The state system section is used to detail how the state and adjoint systems are solved. This includes settings for a damped Newton method and a Picard iteration.

In the following, we go over each parameter in detail. First, we have

is_linear = True

This is a boolean parameter which indicates, whether the state system is linear. This is used to speed up some computations. Note, that the program will always work when this is set to False, as it treats the linear problem in a nonlinear fashion and the corresponding solver converges in one iteration. However, using is_linear = True on a nonlinear state system throws an error related to FEniCS. The default value for this parameter is is_linear = False.

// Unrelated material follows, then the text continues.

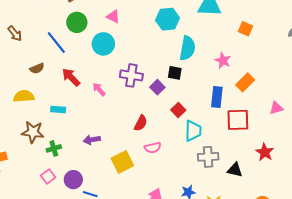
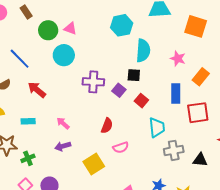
green circle: (77, 22) -> (48, 30), moved
orange square: (245, 29) -> (196, 26), size x1.6
pink arrow: (99, 89) -> (63, 123), moved
red square: (178, 110) -> (141, 101), moved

The next parameter is defined via

newton_rtol = 1e-11

This parameter determines the relative tolerance for the Newton solver that is used to solve a nonlinear state system. Subsequently, we can also define the absolute tolerance for the Newton solver via

newton_atol = 1e-13

Note, that the default values are newton_rtol = 1e-11 and newton_atol = 1e-13.

The parameter newton_iter, which is defined via

newton_iter = 50

controls how many iterations the Newton method is allowed to make before it terminates. This defaults to newton_iter = 50.

Moreover, we have the boolean newton_damped

newton_damped = True

which determines whether a damping should be used (in case this is newton_damped = True) or not (otherwise). This parameter defaults to newton_damped = False if nothing is given.

Additionally, we have the boolean parameter newton_inexact, defined via

newton_inexact = False

which sets up an inexact Newton method for solving nonlinear problems in case this is newton_inexact = True. The default is newton_inexact = False.

The parameter

newton_verbose = False

is used to make the Newton solver’s output verbose. This is disabled by default. This concludes the settings for Newton’s method.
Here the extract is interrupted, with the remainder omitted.